Use of Three-dimensional Printing in Orthopaedic Surgical Planning

Affiliations

Use of Three-dimensional Printing in Orthopaedic Surgical Planning

Marcelo Galvez et al. J Am Acad Orthop Surg Glob Res Rev. .

Abstract

Background: Three-dimensional (3D) printing is a technique based on overlapping layers of a material (eg, plastic, clay, and metal). The widespread implementation of 3D printers has resulted in a notable increase in use. Fields such as construction, engineering, and medicine benefit from this technique.

Aim: The use of 3D printed scale models permits better surgical planning and results.

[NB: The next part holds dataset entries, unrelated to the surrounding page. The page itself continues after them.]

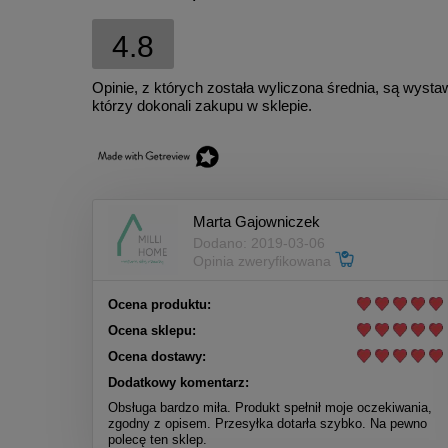
4.8
Opinie, z których została wyliczona średnia, są wyst
którzy dokonali zakupu w sklepie.
Marta Gajowniczek
Dodano: 2019-03-06
Opinia zweryfikowana
Ocena produktu:
Ocena sklepu:
Ocena dostawy:
Dodatkowy komentarz:
Obsługa bardzo miła. Produkt spełnił moje oczekiwania,
zgodny z opisem. Przesyłka dotarła szybko. Na pewno
polecę ten sklep.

Methods: The models were created based on CT images of seven patients (age range, 5 to 61 years) with different pathologies who were candidates for surgery.

Results: Surgical time decreased as a result of detailed surgical planning with printed models. This technique also was associated with a decrease in bleeding, a reduction in the amount of anesthesia required, and greater precision. In some patients, a change in surgical strategy was noted, thus allowing for a reduction in the number of surgeries and the aggressiveness of surgery. Finally, the preoperative practice (virtual and physical osteotomies using cutting tools) that was performed in two cases allowed the surgeon to evaluate the different approach alternatives and establish the best strategy.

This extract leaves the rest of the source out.